The second type of student comes to class with a friend. This, on its own, isn't a problem. It becomes a problem when they want to chatter with said friend all fucking day, right over what I'm saying. Aside from the obvious rudeness inherent therein, normal operations in Photoshop require a lot of steps executed in a precise order. Invariably, with any operation I demonstrate, I have to repeat said operation at least twice because one of these geniuses misses what I say the first time around.
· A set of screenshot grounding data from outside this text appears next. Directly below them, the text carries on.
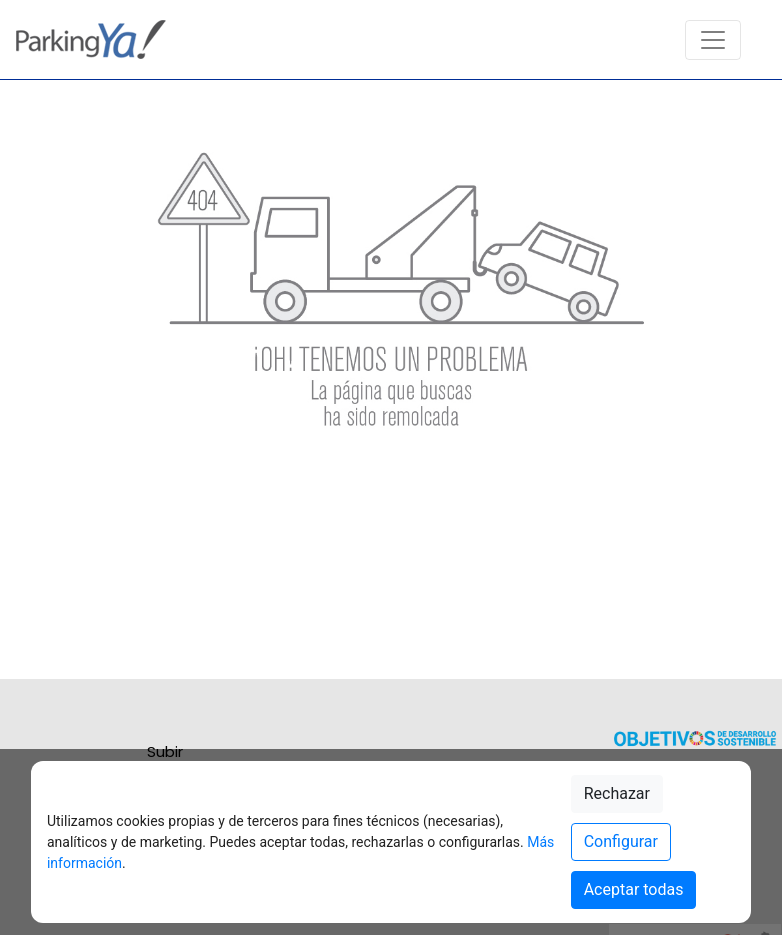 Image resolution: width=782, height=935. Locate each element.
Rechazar (617, 793)
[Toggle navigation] (713, 40)
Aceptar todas (634, 889)
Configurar (621, 841) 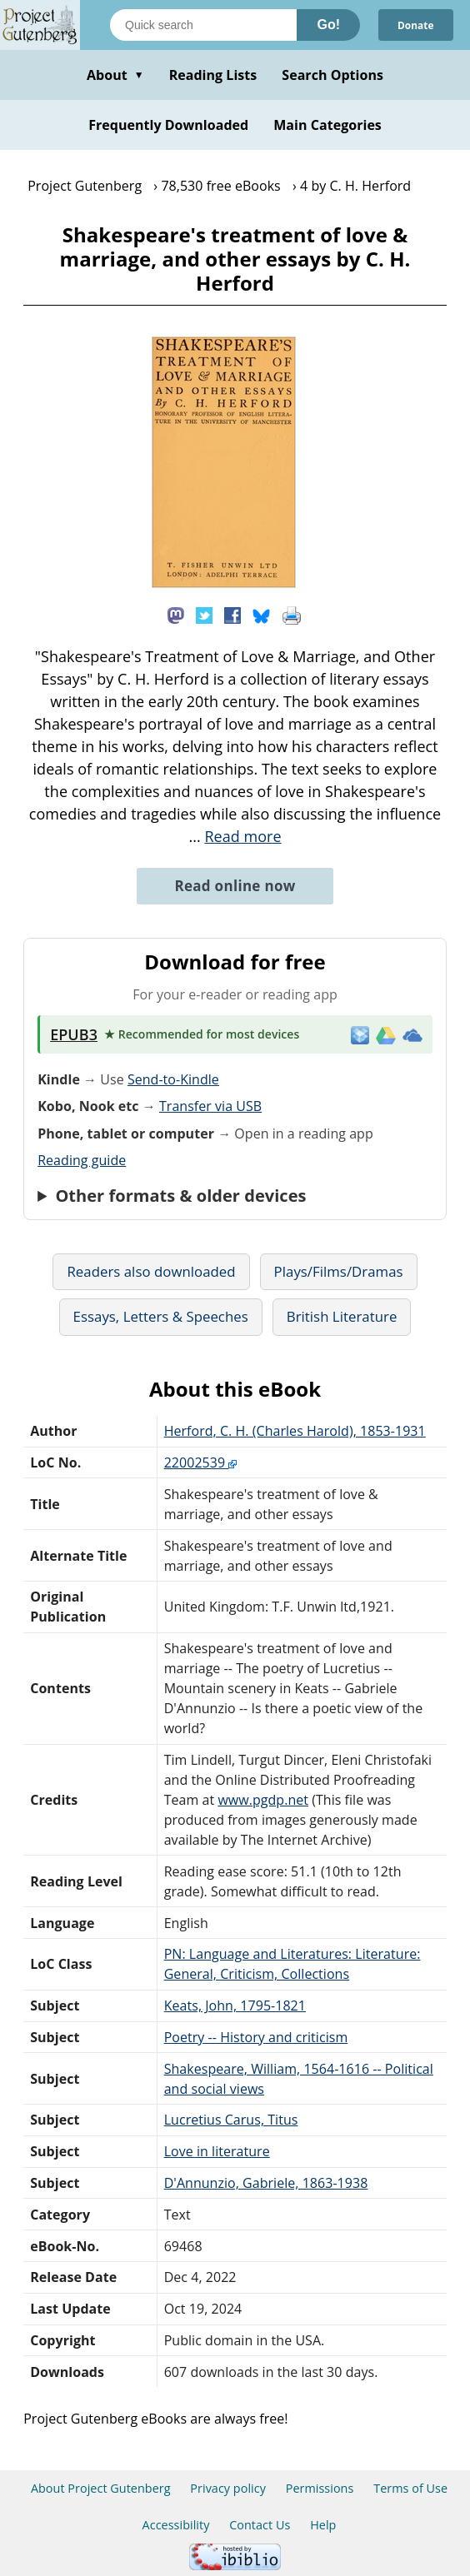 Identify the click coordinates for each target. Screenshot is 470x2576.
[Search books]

So, instead of being able to show people Steps 1-X of a feature and then be like, "How cool is this?! Let's look at something else that's cool!", the process of teaching goes more like this:

1) Start explaining Step 1 (while other people are chattering). They don't shut up no matter how high I raise my voice, so fuck it, I keep going.
2) One of the Chatty Kathys misses what I say. Repeat explanation of Step 1 (while other other people decide they don't know how to STFU).
3) No "huh?"s or "Could you repeat that?"s. Cruelly deluded into thinking Step 1 was understood, launch into explanations of Steps 2-X.
4) In the midst of Step 4, someone asks me to repeat Step 2.
5) The winnar wants to know why he can't do something I showed how to do much earlier in the day. Walk over to his computer and show it to him FOR THE EIGHTH GODDAMN TIME.
6) Someone else has a problem operating their mouse, or some other bullshit like that.
7) Try to go back and get through to Step X, then recap all the steps in between because by now, the people who'd been paying attention the whole time were probably duped by all the interruptions into thinking it's a much more complicated process than it really is.

And this cycle repeats. ALL. DAY. LONG.

This is why, when teaching Photoshop, I find myself wanting to light someone on fire every hour on the hour. Teaching much more rudimentary courses, like Excel or Word, don't usually elicit this response because you go in expecting those people to be idiots. But people learning Photoshop are supposed to be above this crap! GARRRGH!

At any rate, there was a positive in all this in that I came home and blew off some steam in the form of shadowboxing and an assload of situps. I really need to get back into an exercise regimen. I need the stress release now more than ever, and I certainly wouldn't mind regaining the kind of muscle I had back in my martial arts days.